Only Trick - Page 14

Keeping my eyes on him, I try to gauge his sincerity. Then my gaze slips to my wine glass and I nod. “I forgive you. I apologize for being so crass with my remark. I have trust issues with men, and I’ve never had a real friend so my casual conversation skills aren’t very refined—”

“Wait.” He holds up his finger. “You’ve never had friends?”

“Not really.” I look down at my plate and push my food around.

“How is that possible?”

“My stellar personality…” I wink “…was disguised by braces, zits, split ends, glasses, hips that developed before my boobs, and a painfully shy, introverted personality … get the picture? Oh, and how could I forget, I vomited down the back of the most popular boy in school who was sitting in front of me at a pep rally my freshman year. That’s the day my name was officially changed from Darby to Barfy.”

Trick’s face morphs into a mixture of pain and humor. “And you chewed your finger nails.”

I laugh and nod. “And that.”

“Wow … that’s just … wow. Well now you’re …” His eyes move from my face to my chest and back up.

“Yes, now I have boobs to balance out my hips. They may not be what wet dreams are made of, but they’re functional and give my bra something to do besides cover my nipples under white shirts. And my face survived puberty without scarring. I had Lasik on my eyes and Gemmie pampers my unruly hair.”

Another blinding smile. “You’re…” Trick slowly shakes his head “…not trying to impress me.”

I cock my head. “Is that a backwards way of saying that I’m unimpressive?”

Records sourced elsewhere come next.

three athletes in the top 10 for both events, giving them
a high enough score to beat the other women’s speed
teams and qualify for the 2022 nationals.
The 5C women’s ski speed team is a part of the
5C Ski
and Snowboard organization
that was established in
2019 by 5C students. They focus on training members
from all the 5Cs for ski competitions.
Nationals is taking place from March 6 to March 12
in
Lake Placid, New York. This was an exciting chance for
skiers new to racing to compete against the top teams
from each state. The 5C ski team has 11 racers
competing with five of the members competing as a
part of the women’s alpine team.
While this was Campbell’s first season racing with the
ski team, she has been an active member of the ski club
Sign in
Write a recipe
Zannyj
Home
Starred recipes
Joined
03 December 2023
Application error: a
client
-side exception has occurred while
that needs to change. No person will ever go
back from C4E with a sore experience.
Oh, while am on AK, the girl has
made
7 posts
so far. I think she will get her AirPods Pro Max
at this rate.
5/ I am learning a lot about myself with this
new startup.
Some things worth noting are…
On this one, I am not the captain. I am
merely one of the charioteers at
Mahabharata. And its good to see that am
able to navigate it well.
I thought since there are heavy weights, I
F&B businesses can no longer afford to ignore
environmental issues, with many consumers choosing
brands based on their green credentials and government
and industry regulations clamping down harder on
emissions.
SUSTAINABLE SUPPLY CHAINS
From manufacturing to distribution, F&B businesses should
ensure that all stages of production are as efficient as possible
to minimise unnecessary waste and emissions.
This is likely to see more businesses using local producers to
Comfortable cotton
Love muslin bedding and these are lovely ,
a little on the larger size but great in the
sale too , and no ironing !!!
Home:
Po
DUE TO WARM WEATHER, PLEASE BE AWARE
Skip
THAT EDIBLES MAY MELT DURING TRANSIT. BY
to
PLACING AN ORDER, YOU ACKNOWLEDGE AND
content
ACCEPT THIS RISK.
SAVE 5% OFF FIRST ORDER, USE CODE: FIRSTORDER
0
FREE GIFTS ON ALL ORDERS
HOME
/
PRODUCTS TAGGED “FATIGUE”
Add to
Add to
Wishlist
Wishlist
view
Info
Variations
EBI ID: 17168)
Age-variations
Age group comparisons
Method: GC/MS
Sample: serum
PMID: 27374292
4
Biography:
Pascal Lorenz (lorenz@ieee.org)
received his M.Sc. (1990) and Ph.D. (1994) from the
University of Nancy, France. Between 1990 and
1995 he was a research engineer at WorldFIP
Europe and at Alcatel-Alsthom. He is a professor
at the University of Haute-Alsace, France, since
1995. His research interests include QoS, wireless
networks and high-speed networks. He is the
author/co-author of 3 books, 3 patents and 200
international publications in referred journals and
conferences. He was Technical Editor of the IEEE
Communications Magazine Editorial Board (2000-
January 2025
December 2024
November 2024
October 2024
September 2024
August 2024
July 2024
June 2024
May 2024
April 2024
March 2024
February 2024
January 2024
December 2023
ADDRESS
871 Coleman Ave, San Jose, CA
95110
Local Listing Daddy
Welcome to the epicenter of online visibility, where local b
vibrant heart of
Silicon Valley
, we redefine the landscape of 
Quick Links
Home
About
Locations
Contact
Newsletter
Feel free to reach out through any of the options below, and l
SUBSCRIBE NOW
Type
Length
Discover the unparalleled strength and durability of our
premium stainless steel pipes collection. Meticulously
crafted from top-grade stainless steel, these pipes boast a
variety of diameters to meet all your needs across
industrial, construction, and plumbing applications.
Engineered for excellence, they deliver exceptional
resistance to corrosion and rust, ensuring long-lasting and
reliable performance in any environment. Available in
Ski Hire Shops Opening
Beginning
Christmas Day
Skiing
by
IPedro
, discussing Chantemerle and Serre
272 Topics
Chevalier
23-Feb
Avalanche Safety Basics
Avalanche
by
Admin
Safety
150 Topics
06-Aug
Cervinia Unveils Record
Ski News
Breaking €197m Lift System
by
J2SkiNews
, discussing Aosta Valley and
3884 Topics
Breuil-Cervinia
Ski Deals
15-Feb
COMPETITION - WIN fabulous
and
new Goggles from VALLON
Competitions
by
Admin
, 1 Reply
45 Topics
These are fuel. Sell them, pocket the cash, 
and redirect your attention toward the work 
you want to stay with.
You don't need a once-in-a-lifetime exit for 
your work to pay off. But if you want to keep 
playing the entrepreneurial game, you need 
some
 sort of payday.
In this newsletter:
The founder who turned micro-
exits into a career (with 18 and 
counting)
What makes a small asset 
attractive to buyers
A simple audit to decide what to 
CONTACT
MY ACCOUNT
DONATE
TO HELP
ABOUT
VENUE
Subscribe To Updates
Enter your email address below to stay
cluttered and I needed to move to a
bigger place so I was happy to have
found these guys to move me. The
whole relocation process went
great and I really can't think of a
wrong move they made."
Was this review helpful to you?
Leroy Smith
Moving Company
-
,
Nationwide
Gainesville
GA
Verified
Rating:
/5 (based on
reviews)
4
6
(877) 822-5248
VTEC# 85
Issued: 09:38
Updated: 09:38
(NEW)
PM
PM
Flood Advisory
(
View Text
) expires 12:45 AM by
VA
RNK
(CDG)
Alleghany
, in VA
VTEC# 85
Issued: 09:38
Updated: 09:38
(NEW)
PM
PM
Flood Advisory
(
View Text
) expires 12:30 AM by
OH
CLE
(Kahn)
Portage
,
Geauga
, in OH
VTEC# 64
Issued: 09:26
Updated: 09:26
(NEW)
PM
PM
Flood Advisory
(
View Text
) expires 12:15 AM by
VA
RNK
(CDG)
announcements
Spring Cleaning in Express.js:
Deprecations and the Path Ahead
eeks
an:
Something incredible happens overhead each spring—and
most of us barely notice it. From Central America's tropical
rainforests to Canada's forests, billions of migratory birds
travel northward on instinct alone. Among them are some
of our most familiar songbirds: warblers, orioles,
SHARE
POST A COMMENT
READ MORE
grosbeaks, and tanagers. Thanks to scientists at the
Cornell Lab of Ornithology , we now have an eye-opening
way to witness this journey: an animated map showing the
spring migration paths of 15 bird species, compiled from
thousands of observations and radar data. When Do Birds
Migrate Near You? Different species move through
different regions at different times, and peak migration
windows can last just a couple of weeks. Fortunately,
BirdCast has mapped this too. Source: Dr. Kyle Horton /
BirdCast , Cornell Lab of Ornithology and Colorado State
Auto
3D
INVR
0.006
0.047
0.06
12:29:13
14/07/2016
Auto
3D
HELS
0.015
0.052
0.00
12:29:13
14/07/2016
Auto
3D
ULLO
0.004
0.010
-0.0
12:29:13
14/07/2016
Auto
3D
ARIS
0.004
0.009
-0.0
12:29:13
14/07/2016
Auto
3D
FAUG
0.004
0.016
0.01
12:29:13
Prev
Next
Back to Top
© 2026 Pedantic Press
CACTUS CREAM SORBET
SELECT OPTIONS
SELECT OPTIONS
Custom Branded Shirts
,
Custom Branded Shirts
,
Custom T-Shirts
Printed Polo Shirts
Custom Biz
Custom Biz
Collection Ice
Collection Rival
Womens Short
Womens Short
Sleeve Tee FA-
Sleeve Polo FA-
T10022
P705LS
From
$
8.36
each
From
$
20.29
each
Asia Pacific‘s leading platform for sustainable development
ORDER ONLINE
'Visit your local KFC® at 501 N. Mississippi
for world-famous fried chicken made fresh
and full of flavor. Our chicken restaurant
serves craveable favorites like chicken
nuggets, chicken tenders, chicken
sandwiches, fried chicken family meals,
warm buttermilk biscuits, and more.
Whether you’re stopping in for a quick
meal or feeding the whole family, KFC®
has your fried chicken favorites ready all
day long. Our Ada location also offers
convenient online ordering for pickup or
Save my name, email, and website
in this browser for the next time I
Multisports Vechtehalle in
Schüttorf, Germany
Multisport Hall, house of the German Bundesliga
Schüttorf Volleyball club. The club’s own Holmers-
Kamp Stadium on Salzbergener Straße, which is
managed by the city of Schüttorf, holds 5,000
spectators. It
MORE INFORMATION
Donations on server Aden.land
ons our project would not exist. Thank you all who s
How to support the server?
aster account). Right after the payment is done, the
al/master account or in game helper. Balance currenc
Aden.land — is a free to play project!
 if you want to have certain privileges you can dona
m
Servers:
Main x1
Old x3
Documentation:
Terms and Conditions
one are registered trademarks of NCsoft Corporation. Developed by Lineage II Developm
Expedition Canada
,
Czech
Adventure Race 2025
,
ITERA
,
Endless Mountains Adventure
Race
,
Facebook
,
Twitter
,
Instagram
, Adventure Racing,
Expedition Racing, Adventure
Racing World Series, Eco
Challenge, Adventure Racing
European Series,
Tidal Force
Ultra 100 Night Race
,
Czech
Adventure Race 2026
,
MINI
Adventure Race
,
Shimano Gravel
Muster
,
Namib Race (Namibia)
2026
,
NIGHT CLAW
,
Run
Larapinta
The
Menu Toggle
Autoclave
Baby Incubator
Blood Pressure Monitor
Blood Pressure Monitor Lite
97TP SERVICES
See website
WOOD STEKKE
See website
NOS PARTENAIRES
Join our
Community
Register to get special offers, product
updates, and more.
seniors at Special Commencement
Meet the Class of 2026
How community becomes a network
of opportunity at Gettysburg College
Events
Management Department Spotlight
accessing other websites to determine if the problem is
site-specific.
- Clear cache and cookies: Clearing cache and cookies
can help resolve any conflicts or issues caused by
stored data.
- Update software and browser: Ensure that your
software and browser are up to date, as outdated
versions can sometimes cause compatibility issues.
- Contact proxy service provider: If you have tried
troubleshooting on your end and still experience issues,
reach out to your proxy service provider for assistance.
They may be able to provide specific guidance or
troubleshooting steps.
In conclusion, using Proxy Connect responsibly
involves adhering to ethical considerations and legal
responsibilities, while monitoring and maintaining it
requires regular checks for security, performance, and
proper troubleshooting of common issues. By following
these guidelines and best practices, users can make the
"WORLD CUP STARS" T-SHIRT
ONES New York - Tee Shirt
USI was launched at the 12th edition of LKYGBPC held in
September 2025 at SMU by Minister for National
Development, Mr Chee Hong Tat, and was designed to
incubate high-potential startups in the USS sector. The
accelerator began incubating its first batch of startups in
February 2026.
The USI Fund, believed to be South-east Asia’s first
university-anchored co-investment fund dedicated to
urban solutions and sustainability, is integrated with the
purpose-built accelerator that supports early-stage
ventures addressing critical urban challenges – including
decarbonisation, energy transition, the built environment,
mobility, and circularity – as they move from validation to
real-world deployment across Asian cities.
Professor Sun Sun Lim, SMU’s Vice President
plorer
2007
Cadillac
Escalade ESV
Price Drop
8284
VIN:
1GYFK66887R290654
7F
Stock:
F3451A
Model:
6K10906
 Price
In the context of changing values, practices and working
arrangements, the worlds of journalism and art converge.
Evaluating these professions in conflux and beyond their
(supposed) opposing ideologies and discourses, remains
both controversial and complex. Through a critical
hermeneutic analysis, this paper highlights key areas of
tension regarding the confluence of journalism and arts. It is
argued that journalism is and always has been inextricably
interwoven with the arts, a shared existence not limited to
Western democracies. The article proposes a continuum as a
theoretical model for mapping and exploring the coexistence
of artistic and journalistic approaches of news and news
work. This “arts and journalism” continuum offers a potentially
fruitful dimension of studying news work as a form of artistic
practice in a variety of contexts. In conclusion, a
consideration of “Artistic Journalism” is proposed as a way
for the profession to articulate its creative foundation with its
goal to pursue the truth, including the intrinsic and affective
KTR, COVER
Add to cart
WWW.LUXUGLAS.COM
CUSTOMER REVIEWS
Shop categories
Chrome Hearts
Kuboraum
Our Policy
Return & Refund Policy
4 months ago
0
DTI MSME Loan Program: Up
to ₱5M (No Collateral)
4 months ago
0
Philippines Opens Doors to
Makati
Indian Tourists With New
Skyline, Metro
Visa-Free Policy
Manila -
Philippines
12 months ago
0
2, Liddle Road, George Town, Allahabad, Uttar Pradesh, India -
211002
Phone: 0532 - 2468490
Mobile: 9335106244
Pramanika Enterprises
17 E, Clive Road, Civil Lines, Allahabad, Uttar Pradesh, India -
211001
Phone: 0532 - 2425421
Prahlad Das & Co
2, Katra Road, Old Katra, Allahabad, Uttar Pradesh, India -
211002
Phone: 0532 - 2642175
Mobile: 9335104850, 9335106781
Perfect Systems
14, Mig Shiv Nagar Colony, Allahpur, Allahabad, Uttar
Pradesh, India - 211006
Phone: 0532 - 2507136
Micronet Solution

“To the contrary, I’ve never been so impressed.”

I squint one eye. “It’s was the Barfy part, wasn’t it?”

He chuckles. “Yes, definitely that. And your introverted personality?”

I laugh. “In college I crawled out of my little introverted hole. I’m still not the life of the party.”

Trick’s jaw goes slack.

“I know. How could I not be, right? My profession requires adequate social skills, but I still have trouble feeling comfortable around women. I think it’s from years of never fitting into a clique or group of them.”

Trick raises a single brow.

“I’m not a lesbian or anything—” I try to reel in the words, but it’s too late. I grimace. “I mean … I don’t have a problem with them or gay men or really the homosexual community in general.”

Double brows peaked.

Shit!

Closing my eyes, I pinch the bridge of my nose, pausing just long enough to think before I speak. “I desperately wanted to fit in and have friends, I just never knew how. Even today I feel awkward with my female coworkers if I sit by them in the cafeteria. Unless it’s about work, they do all the talking and I just sit and nod with a polite smile.”

“Why, what do they talk about?”

I grin. “Men.”

Trick chuckles. “But you have nothing to add?”

“No, I do. I just have yet to muster the courage to add my two cents. It’s like my mind regresses back to high school and the nightmares I used to have. I imagine an awkward silence after I say something and then the whole room erupts into laughter—fingers pointing, eyes rolling, and me sinking into my chair.”

Trick’s lips pull into a bemused smile. “You’re paranoid.”

“I’m shy.”

“You’re scared.”

“Screw you. Men are jerks anyway. What’s the point in talking about them?”

“Well if you’re getting a ‘subpar lay’ then maybe you need to talk about it.”

“Why did you start doing drugs?”

He chuckles, giving me a slight head shake. “Yeah, I think we’re done here.” Standing, he tosses a wad of cash on the table. “Come.”

I guess we’re both done.

He goes through his routine of getting me ready to ride without saying a word. I let him, because I need the physical touch, even if it’s just his hands twisting my hair or grazing my neck as he fastens the jacket on me. Then there’s the really twisted part of me that hopes—prays—his hand finds its way to my ass when I get on the back.

It does!

I feel like such a fool … a desperate misfit. I’m not that girl anymore. The need to fit in has faded over time and been replaced with a healthy dose of confidence. But Trick has a way of drawing that repressed vulnerability to the surface. I’m not sure how I feel about that.

Chapter Four

This is one fucking huge mistake, but this woman came out of nowhere. I’m fascinated by her. A distraction? Hell yes. A bad decision? Absolutely. Will I do the right thing? Unlikely.

Chapter Five

I expect Trick to fast track to my place and bid me a permanent farewell. He proved he’s not a total asshole and cleared his conscience while I proved I’m a total freak. I had the upper hand going into the evening, but somewhere along the way I lost it. Most guys would look past the freak part in exchange for a quick lay. So I’m surprised when he pulls into his mammoth garage. I have nothing to offer him … at least that he wants.